Cryptanalysis by researchers at University of California, Berkeley, University of Pennsylvania, Technische Universität Darmstadt, and University of California, Santa Barbara demonstrated key recovery attacks exploiting weak IV reuse and RC4 biases. Practical attacks were published by teams including Fluhrer, Mantin, and Shamir and later by security firms and researchers from Matasano Security, Aircrack-ng developers, and academics behind tools used with hardware from Atheros Communications and Realtek. Replay attacks and forgery leveraged predictable IV selection in firmware from vendors like Linksys and Netgear. High-profile disclosures at conferences such as Black Hat, DEF CON, USENIX Security Symposium, and ACM CCS accelerated deprecation. Law enforcement and intelligence stakeholders at agencies like NSA and GCHQ evaluated implications for operational security.
WEP saw widespread deployment across consumer routers, enterprise access points, and embedded devices manufactured by companies including Cisco Systems, Netgear, D-Link, TP-Link, and Apple Inc.. Public hotspots operated by chains like Starbucks and telecommunication providers such as AT&T and Vodafone initially used WEP or transitional modes. Network administrators in universities like Stanford University, MIT, and University of Cambridge migrated from WEP as advisories from vendors and bodies like CERT Coordination Center recommended stronger alternatives. Legacy industrial and embedded systems from manufacturers like Siemens and Schneider Electric sometimes continued WEP for compatibility despite known risks.

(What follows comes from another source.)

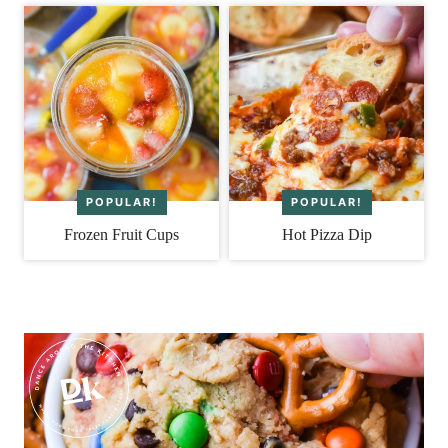
Frozen Fruit Cups
Hot Pizza Dip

WEP was superseded by Wi-Fi Protected Access (WPA) and later WPA2, developed through collaboration among Wi-Fi Alliance, IEEE, and security researchers from institutions such as Microsoft Research and Counterpane Internet Security. WPA introduced TKIP and WPA2 introduced AES-based CCMP with standards rooted in work by NIST and cipher designs like AES from Joan Daemen and Vincent Rijmen. Modern deployments favor WPA3, driven by the Wi-Fi Alliance and incorporating features influenced by projects at Cloudflare and Google for better forward secrecy and password-authenticated key exchange. Governments and standards bodies including NIST and ETSI recommend migration away from WEP to these successors.